3. There are two different kinds of machine learning.
There is supervised and unsupervised machine learning. Smart buildings will likely incorporate both. Here's a very simple example of what supervised vs. unsupervised machine learning looks like: Suppose you want to teach a computer to recognize an elephant. With a supervised approach, you could tell the computer that an elephant is "a large mammal with a prehensile trunk, long curved ivory tusks, and large ears, native to Africa and southern Asia." With an unsupervised approach, you might show the computer a group of different animals and tell the computer which is an elephant, then another group of different animals and ask the computer which is an elephant, and repeatedly show multiple groups and correct the computer, until it learns that specific features (like a trunk, big ears, and ivory tusks) define an elephant.
In the smart buildings space, both supervised and unsupervised machine learning are used. As the cost of building sensors drops and more occupant-facing apps are developed, occupants are able to provide more feedback and continuously "correct" the smart building as it learns how to create optimal conditions.
4. We are currently experiencing a renaissance in machine learning.
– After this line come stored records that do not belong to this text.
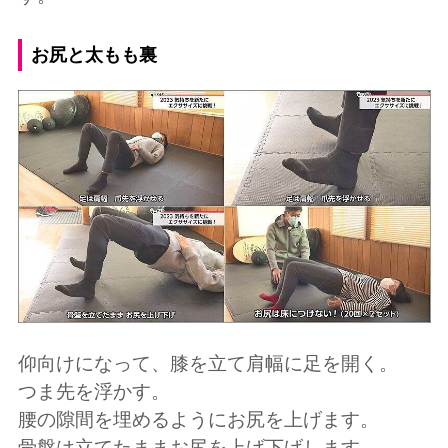
お尻と太もも裏
仰向けになって、膝を立て肩幅に足を開く。
つま先を浮かす。
腰の隙間を埋めるようにお尻を上げます。
骨盤は立てたままお尻を上げ下げします。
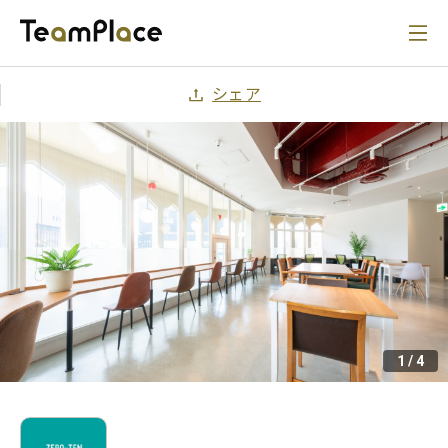
シェア
1
/
4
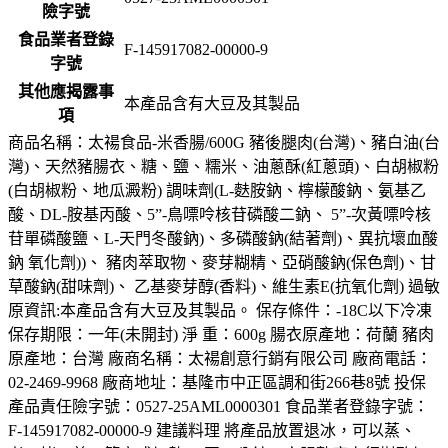
險字號
食品業者登錄
F-145917082-00000-9
字號
其他應揭露事
本產品含有大豆及其製品
項
商品名稱：太禓食品-米香腸/600G 豬後腿肉(台灣)、豬白油(台
灣)、天然豬腸衣、糖、鹽、糯米、油蔥酥(紅蔥頭)、白胡椒粉
(白胡椒粉、地瓜澱粉) 調味劑(L-麩胺鈉、檸檬酸鈉、氨基乙
酸、DL-胺基丙酸、5”-鳥嘌呤核苷磷酸二鈉、 5”-次黃嘌呤核
苷單磷酸鹽、L-天門冬酸鈉)、多磷酸鈉(結著劑)、異抗壞血酸
鈉 氧化劑))、 豬肉萃取物、麥芽糊精、亞硝酸鈉(保色劑)、甘
草酸鈉(甜味劑)、 乙基麥芽醇(香料)、維生素E(抗氧化劑) 過敏
原資訊:本產品含有大豆及其製品。 保存條件：-18C以下冷凍
保存期限：一年(未開封) 淨 重：600g 腸衣原產地：荷蘭 豬肉
原產地：台灣 廠商名稱：太禓創意行銷有限公司 廠商電話：
02-2469-9968 廠商地址：基隆市中正區調和街266巷8號 投保
產品責任險字號：0527-25AML0000301 食品業者登錄字號：
F-145917082-00000-9 建議料理 將產品放置退冰，可以蒸、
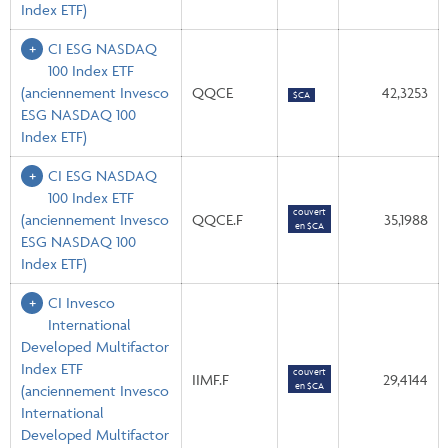
Index ETF)
CI ESG NASDAQ
100 Index ETF
(anciennement Invesco
QQCE
42,3253
$CA
ESG NASDAQ 100
Index ETF)
CI ESG NASDAQ
100 Index ETF
couvert
(anciennement Invesco
QQCE.F
35,1988
en $CA
ESG NASDAQ 100
Index ETF)
CI Invesco
International
Developed Multifactor
Index ETF
couvert
IIMF.F
29,4144
en $CA
(anciennement Invesco
International
Developed Multifactor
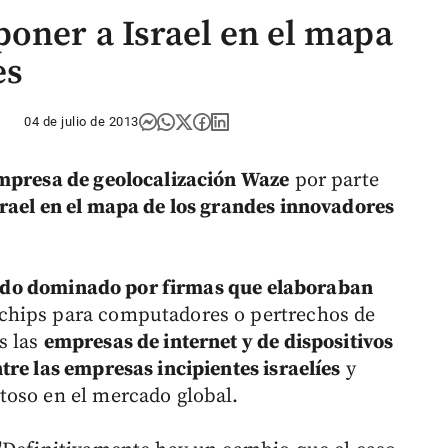
poner a Israel en el mapa
es
04 de julio de 2013
empresa de geolocalización Waze
por parte
rael en el mapa de los grandes innovadores
a sido dominado por firmas que elaboraban
chips para computadores o pertrechos de
s las
empresas de internet y de dispositivos
tre las empresas incipientes israelíes
y
toso en el mercado global.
During the 1980s, when rapid advancements in computers and computing power emerged, there was an enormous amount of excitement (and fear) around the potential of computers, artificial intelligence, and machine learning to solve all of the world's ailments—freedom from diseases to freedom from household drudgery. As AI and machine learning began to develop as formal fields of studies, actually turning these hopes and ideas into reality were much more difficult to achieve and AI retreated into the world of fantasy and theory. However, in the last decade, advances in computing and data storage have changed the game yet again. Tasks that were considered "too difficult" for machines to learn, like advanced voice recognition and language cognition, are becoming a reality.
5. You don’t need to have a Ph.D. to benefit from machine learning.
Writing machine learning algorithms is quite different from learning to use them. After all, you don’t need to know how to program an app to use your iPhone. The best platforms abstract away the obscure to present business users with interfaces that require minimal training. If you know your use case and the basic concepts of machine learning, you are ready to go. The technical expertise to fine tune which algorithms make the most sense for a particular use case is left to data scientists. Users don’t need to know the math, just their business domain.
Machine learning is here, and it's growing quickly. Buildings are already using machine learning in a variety of ways to make the existing infrastructure function better, as well as to enhance the experience of the occupants inside. From an energy usage standpoint, buildings are learning occupants’ needs and optimizing usage of heating, cooling, and other mechanics—intricately negotiating human desire with overall system efficiency.
But, what will this mean for us moving forward? Inevitably, it will mean most things will happen without us having to ask for them. Going beyond temperature and lighting, machine learning could prepare rooms for meetings—adjusting screens, shades, conference calls—or signal elevators and shuttles. Machine learning means a future state of many levels and layers of automation, all adjusting the environment based on your current activity.